We all hope 2025 will still be a bull year, don't we? Maybe some are less convinced than when the year started, but still, all things considered, I still expect a more positive than negative outcome for crypto this year. Perhaps less of an alt season than many hoped for and more of a bitcoin maxi year, but who knows?
We'll see how that affects the outcome for the price of HIVE in 2025 too... We still have developments that should positively influence the price this year, including the marketing campaign and expecting influx of new users from Splinterlands, and VSC and its defi and inter-connectivity potential. Let's not forget about the same potential from Inleo and LeoDex...
Anyway, I still expect HIVE around 1$ or even a little higher this year, but likely not another ATH if we don't have a strong alt season. I wouldn't mind to see another ATH, though, lol. Or a 5$, 10$ HIVE... We can keep dreaming, right?
What I do have this year is a HBD in savings goal. Even more, I inherited it from last year, thinking this year we will have an alt season to take profit at higher levels. Now that I think about it, we had such an episode for HIVE at the end of 2024 and beginning of 2025. Hopefully, that wasn't the alt season this cycle, because if it was, I remained mostly a hodler... again.
Anyway, back to the title.
How do I increase the APR of the funds I add to the HBD Savings?
First of all, some caveats:
- I do expect the price of HIVE by Q4 (or earlier) this year to be higher than it is now; if we enter a bear market and it won't be, one would lose in dollar terms instead of increasing APR using my method
- this makes sense for me since I have a HBD savings goal, but may not make sense for someone who thinks HIVE price evolution would vastly outperform interest for HBD savings + a certain profit (you will see below)
- I wouldn't recommend it for high amounts precisely because I believe myself that keeping liquid HIVE or HP until closer to the peak of the bull market would be more profitable
So, how does this work?
Well, this is better explained by example. If you have 10 HBD and you add it to savings, you earn (currently) 15% APR on it. Let's assume it is fixed, and witnesses don't decide to drop that interest to a lower rate. In 1 week, that's 0.28% (although only claimable after 30 days), in 1 month, that's 1.25%, in 2 months, that's 2.5%, in 3 months that's 3.75%. These examples are enough for now.
Let's say you forfeit that interest on HBD and instead of adding HBD to savings you buy HIVE with it and create a sell limit order for those HIVE on the internal market. Let's say you watch the chart of HIVE for resistances to better pick a price, but choose a profit range between 20-30%. You basically buy back the 10 HBD at a cheaper price, and the profit (of 20-30%) remains as HIVE.
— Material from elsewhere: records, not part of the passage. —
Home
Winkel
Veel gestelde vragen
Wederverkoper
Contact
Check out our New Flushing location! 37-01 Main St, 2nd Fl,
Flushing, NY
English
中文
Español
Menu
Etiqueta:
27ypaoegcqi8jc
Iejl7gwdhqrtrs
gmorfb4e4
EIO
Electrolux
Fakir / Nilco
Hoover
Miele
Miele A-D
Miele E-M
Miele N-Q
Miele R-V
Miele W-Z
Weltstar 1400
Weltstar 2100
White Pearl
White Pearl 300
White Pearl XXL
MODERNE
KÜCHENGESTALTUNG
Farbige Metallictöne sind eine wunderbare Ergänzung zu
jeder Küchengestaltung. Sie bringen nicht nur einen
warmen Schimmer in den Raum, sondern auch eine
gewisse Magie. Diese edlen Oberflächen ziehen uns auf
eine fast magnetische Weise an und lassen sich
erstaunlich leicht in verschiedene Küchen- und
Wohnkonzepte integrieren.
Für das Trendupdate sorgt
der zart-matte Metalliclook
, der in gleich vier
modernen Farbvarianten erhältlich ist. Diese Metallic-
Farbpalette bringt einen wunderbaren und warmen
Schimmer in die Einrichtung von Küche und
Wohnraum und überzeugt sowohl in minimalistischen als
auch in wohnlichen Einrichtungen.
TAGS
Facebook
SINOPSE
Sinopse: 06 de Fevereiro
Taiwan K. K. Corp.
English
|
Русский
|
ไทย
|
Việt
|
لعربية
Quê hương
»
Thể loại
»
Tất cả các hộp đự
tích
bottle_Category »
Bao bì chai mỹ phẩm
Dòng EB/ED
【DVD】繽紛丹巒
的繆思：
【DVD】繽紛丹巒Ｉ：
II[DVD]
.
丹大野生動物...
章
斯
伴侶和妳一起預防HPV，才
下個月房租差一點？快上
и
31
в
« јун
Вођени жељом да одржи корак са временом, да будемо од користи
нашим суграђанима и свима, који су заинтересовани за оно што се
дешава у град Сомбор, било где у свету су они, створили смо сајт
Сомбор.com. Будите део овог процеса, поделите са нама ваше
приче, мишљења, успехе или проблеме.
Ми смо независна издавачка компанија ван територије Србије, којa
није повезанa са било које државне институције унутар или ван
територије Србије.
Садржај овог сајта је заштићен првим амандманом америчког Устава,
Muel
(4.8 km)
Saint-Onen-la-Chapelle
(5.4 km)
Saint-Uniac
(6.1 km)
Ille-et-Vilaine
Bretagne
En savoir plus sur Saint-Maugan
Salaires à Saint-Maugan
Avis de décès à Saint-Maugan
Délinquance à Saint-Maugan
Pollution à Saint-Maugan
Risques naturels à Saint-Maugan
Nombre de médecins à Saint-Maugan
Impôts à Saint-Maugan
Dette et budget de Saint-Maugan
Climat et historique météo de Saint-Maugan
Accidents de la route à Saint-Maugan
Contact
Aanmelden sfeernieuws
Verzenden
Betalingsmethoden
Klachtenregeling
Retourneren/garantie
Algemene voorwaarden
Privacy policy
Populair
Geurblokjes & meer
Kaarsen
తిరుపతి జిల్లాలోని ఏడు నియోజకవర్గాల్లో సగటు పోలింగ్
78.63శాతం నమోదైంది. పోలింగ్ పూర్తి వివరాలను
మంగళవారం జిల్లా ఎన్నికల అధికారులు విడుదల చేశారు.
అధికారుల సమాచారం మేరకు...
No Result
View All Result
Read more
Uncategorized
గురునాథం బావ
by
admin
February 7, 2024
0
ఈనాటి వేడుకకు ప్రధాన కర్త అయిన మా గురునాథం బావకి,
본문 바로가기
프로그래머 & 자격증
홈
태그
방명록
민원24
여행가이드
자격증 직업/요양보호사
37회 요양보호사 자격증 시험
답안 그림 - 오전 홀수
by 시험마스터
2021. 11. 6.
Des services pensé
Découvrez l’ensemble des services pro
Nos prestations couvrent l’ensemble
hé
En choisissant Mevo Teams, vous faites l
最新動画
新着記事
That order could be hit, depending on conditions in the bull market, in a few days, a week, a month, 2 months, 3 months, or maybe even longer if you are really unlucky or picked the wrong period to try this (when price retraces from yearly tops in the medium term). How long it takes can be a factor, because the longer it takes the more interest would have been lost had the HBD been put into savings. But 20% is high enough to ensure it is more profitable than keeping it in savings almost in any case, probable except if you set the order at the beginning of the bear market.
You can repeat the process to put the same 10 HBD to work for more HIVE profit or... you can add it to HBD savings after one go.
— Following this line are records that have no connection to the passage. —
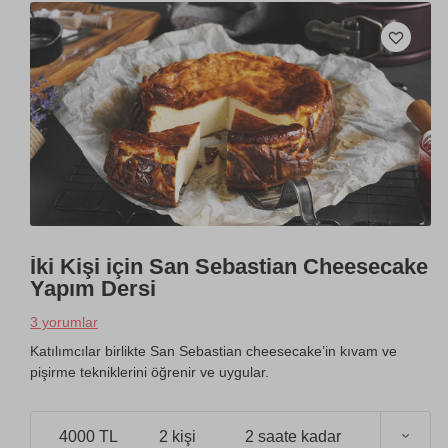
İki Kişi için San Sebastian Cheesecake
Yapım Dersi
3 yorumlar
Katılımcılar birlikte San Sebastian cheesecake’in kıvam ve
pişirme tekniklerini öğrenir ve uygular.
4000 TL
2 kişi
2 saate kadar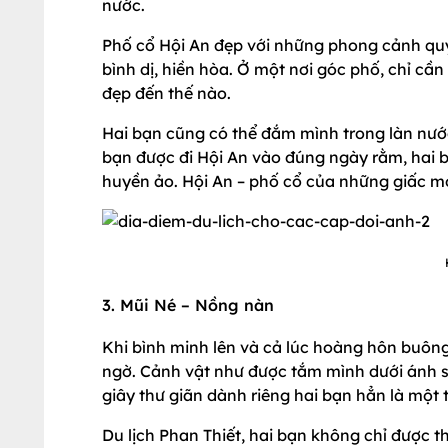
nước.
Phố cổ Hội An đẹp với những phong cảnh qu
bình dị, hiền hòa. Ở một nơi góc phố, chỉ cầ
đẹp đến thế nào.
Hai bạn cũng có thể đắm mình trong làn nước
bạn được đi Hội An vào đúng ngày rằm, hai b
huyền ảo. Hội An – phố cổ của những giấc m
3. Mũi Né – Nồng nàn
Khi bình minh lên và cả lúc hoàng hôn buôn
ngờ. Cảnh vật như được tắm mình dưới ánh 
giây thư giãn dành riêng hai bạn hẳn là một 
Du lịch Phan Thiết, hai bạn không chỉ được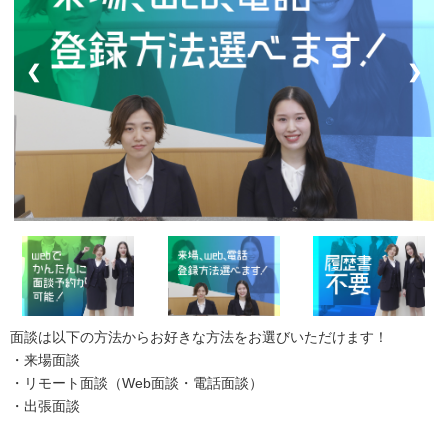
❮
❯
面談は以下の方法からお好きな方法をお選びいただけます！
・来場面談
・リモート面談（Web面談・電話面談）
・出張面談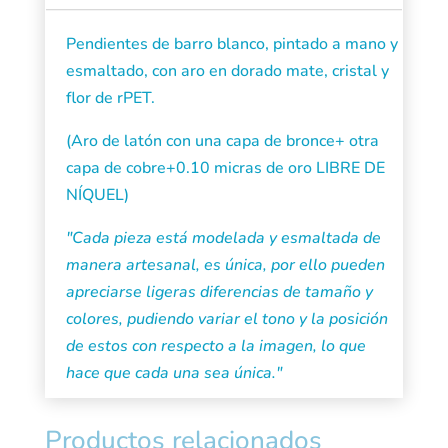
Pendientes de barro blanco, pintado a mano y
esmaltado, con aro en dorado mate, cristal y
flor de rPET.
(Aro de latón con una capa de bronce+ otra
capa de cobre+0.10 micras de oro LIBRE DE
NÍQUEL)
"Cada pieza está modelada y esmaltada de
manera artesanal, es única, por ello pueden
apreciarse ligeras diferencias de tamaño y
colores, pudiendo variar el tono y la posición
de estos con respecto a la imagen, lo que
hace que cada una sea única."
Productos relacionados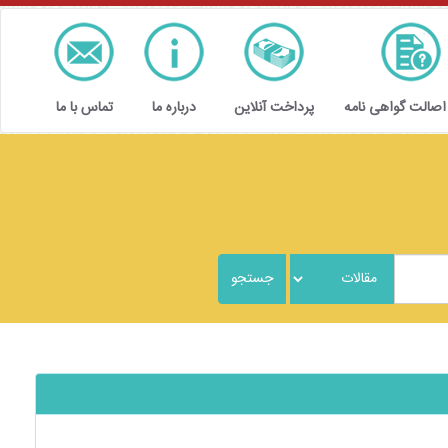
 اصالت گواهی نامه
پرداخت آنلاین
درباره ما
تماس با ما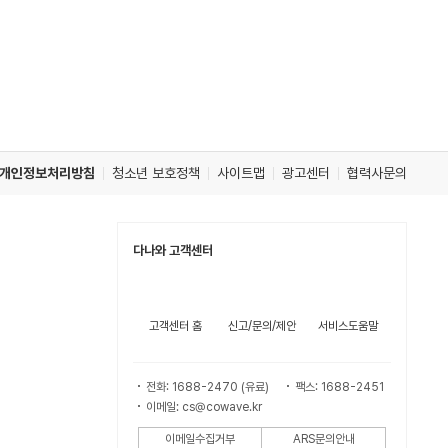
개인정보처리방침
청소년 보호정책
사이트맵
광고센터
협력사문의
다나와 고객센터
고객센터 홈
신고/문의/제안
서비스도움말
전화: 1688-2470 (유료)
팩스: 1688-2451
이메일: cs@cowave.kr
이메일수집거부
ARS문의안내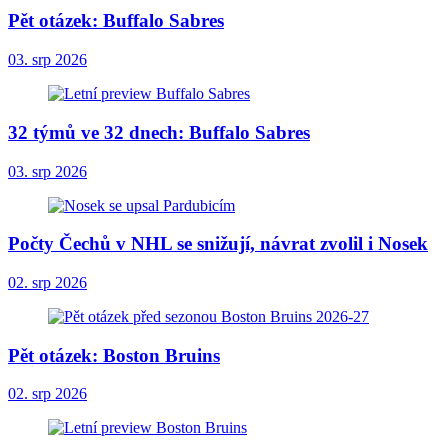
Pět otázek: Buffalo Sabres
03. srp 2026
32 týmů ve 32 dnech: Buffalo Sabres
03. srp 2026
Počty Čechů v NHL se snižují, návrat zvolil i Nosek
02. srp 2026
Pět otázek: Boston Bruins
02. srp 2026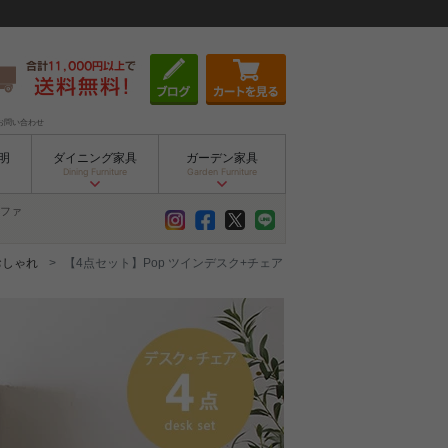
お問い合わせ
明
ダイニング家具
ガーデン家具
Dining Furniture
Garden Furniture
ファ
おしゃれ
【4点セット】Pop ツインデスク+チェア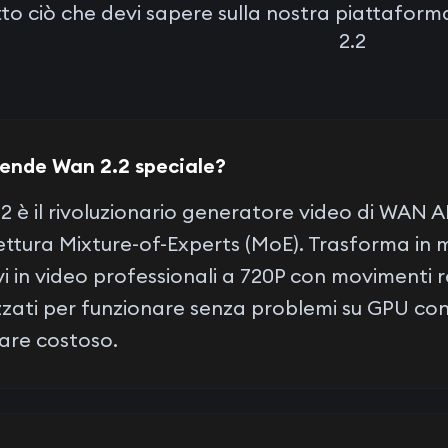
tto ciò che devi sapere sulla nostra piattafor
2.2
ende Wan 2.2 speciale?
2 è il rivoluzionario generatore video di WAN A
ettura Mixture-of-Experts (MoE). Trasforma in m
i in video professionali a 720P con movimenti reali
zzati per funzionare senza problemi su GPU co
are costoso.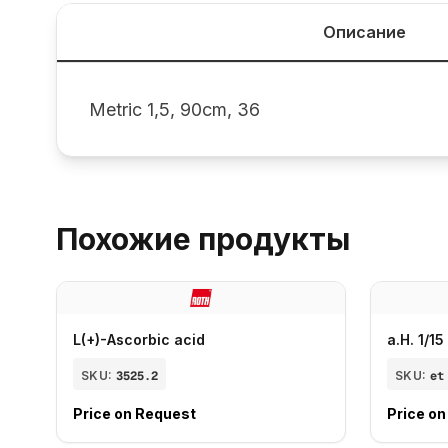
Описание
Metric 1,5, 90cm, 36
Похожие продукты
L(+)-Ascorbic acid
a.H. 1/1
SKU:
3525.2
SKU:
et
Price on Request
Price o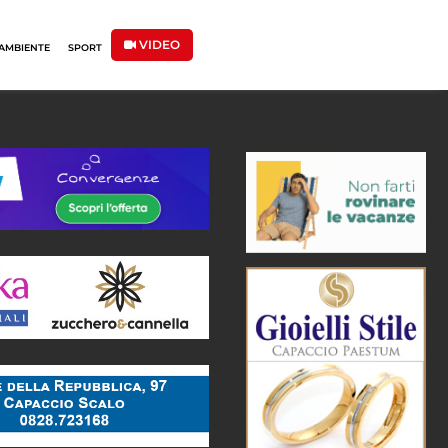
VIDEO
AMBIENTE
SPORT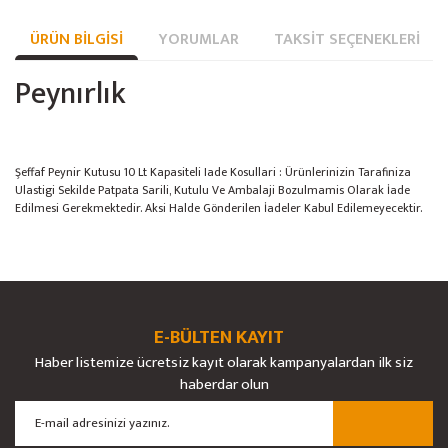
ÜRÜN BILGISI
YORUMLAR
TAKSIT SEÇENEKLERI
Peynırlık
Şeffaf Peynir Kutusu 10 Lt Kapasiteli Iade Kosullari : Ürünlerinizin Tarafiniza
Ulastigi Sekilde Patpata Sarili, Kutulu Ve Ambalaji Bozulmamis Olarak İade
Edilmesi Gerekmektedir. Aksi Halde Gönderilen İadeler Kabul Edilemeyecektir.
Bu ürünün fiyat bilgisi, resim, ürün açıklamalarında ve diğer konularda
yetersiz gördüğünüz noktaları öneri formunu kullanarak tarafımıza
Bu ürüne ilk yorumu siz yapın!
Ürün hakkında henüz soru sorulmamış.
iletebilirsiniz.
Görüş ve önerileriniz için teşekkür ederiz.
E-BÜLTEN KAYIT
Yorum Yaz
Soru Sor
Haber listemize ücretsiz kayıt olarak kampanyalardan ilk siz
Ürün resmi kalitesiz, bozuk veya görüntülenemiyor.
haberdar olun
Ürün açıklamasında eksik bilgiler bulunuyor.
Ürün bilgilerinde hatalar bulunuyor.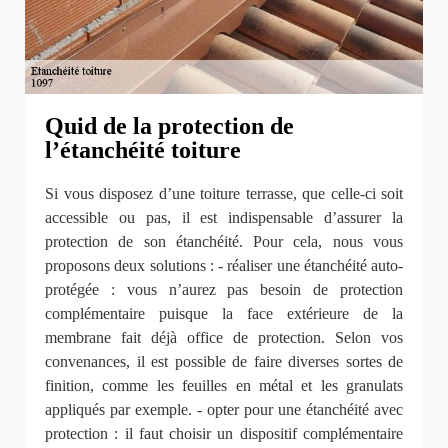
Quid de la protection de
l’étanchéité toiture
Si vous disposez d’une toiture terrasse, que celle-ci soit
accessible ou pas, il est indispensable d’assurer la
protection de son étanchéité. Pour cela, nous vous
proposons deux solutions : - réaliser une étanchéité auto-
protégée : vous n’aurez pas besoin de protection
complémentaire puisque la face extérieure de la
membrane fait déjà office de protection. Selon vos
convenances, il est possible de faire diverses sortes de
finition, comme les feuilles en métal et les granulats
appliqués par exemple. - opter pour une étanchéité avec
protection : il faut choisir un dispositif complémentaire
If you choose the second option (which I do, with very small orders), you effectively get a profit of 20-30% from the price appreciation of HIVE, minus the interest you would have received in the time needed for the limit order to be executed, plus the APR from the interest received from that point forward, after moving the HBD to savings. The profit remains as HIVE until/unless otherwise decided, so it benefits of further price appreciation of the coin. If the end goal is to capture that profit into HBD savings, you have to make sure that toward the end of the bull market you sell the HIVE resulted from these trades into HBD and add it to savings, otherwise you would hold liquid HIVE into the bear market.
That beats having the 10 HBD directly into savings, unless you are in a downtrend instead of an uptrend. Even in a sideways market chances for the price of HIVE to pump 20-30% within a decent amount of time is very high, even if it goes back down.
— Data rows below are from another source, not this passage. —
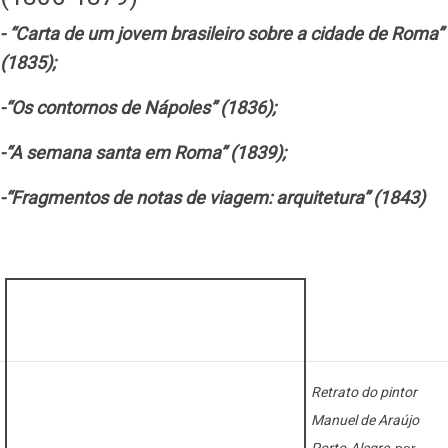
- “Carta de um jovem brasileiro sobre a cidade de Roma”
(1835);
-“Os contornos de Nápoles” (1836);
-“A semana santa em Roma” (1839);
-“Fragmentos de notas de viagem: arquitetura” (1843)
Retrato do pintor
Manuel de Araújo
Porto-Alegre,
por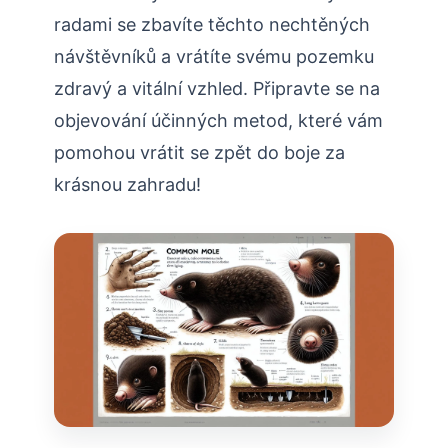
radami se zbavíte těchto nechtěných
návštěvníků a vrátíte svému pozemku
zdravý a vitální vzhled. Připravte se na
objevování účinných metod, které vám
pomohou ⁢vrátit se zpět do boje za
krásnou zahradu!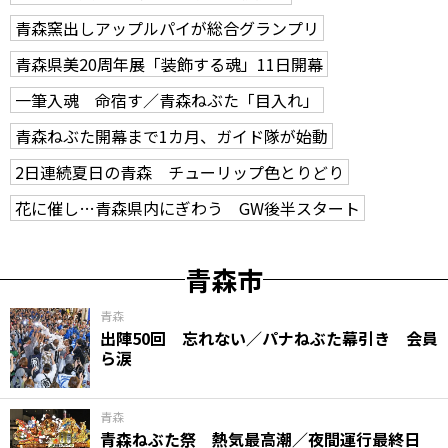
青森窯出しアップルパイが総合グランプリ
青森県美20周年展「装飾する魂」11日開幕
一筆入魂 命宿す／青森ねぶた「目入れ」
青森ねぶた開幕まで1カ月、ガイド隊が始動
2日連続夏日の青森 チューリップ色とりどり
花に催し…青森県内にぎわう GW後半スタート
青森市
青森
出陣50回 忘れない／パナねぶた幕引き 会員
ら涙
青森
青森ねぶた祭 熱気最高潮／夜間運行最終日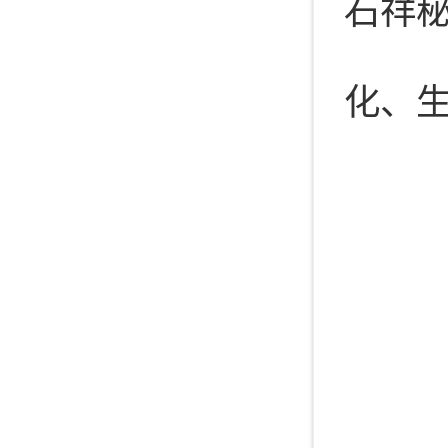
石祥
化、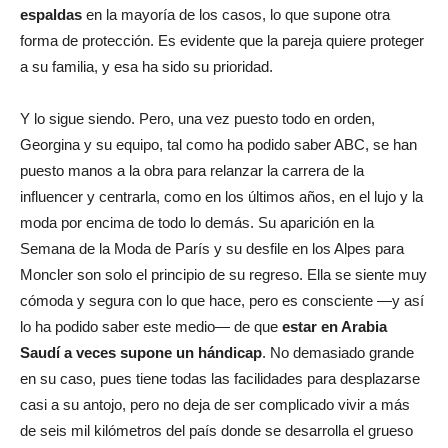
espaldas
en la mayoría de los casos, lo que supone otra
forma de protección. Es evidente que la pareja quiere proteger
a su familia, y esa ha sido su prioridad.
Y lo sigue siendo. Pero, una vez puesto todo en orden,
Georgina y su equipo, tal como ha podido saber ABC, se han
puesto manos a la obra para relanzar la carrera de la
influencer y centrarla, como en los últimos años, en el lujo y la
moda por encima de todo lo demás. Su aparición en la
Semana de la Moda de París y su desfile en los Alpes para
Moncler son solo el principio de su regreso. Ella se siente muy
cómoda y segura con lo que hace, pero es consciente —y así
lo ha podido saber este medio— de que
estar en Arabia
Saudí a veces supone un hándicap
. No demasiado grande
en su caso, pues tiene todas las facilidades para desplazarse
casi a su antojo, pero no deja de ser complicado vivir a más
de seis mil kilómetros del país donde se desarrolla el grueso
At the same time, keeping all funds in HIVE/HP until the peak of the market would be the most beneficial, if the price appreciation is significant from here, and even 1$ is very good, if we calculate APR. That's what I do with the majority of my HIVE. In fact, the vast majority of my HIVE aren't even liquid, and never will be.
Therefore, if you want maximum impact, are optimistic, and are sure you can catch the high prices when they come, keeping everything in HIVE is the best choice. If you want to move funds to HBD in savings though, my method could increase your profit, if we are still in the bull market (which I think we are).
Why I do this only with very small amounts? Simply because I consider it is more likely to be more profitable to keep HIVE instead of adding funds to HBD savings this early.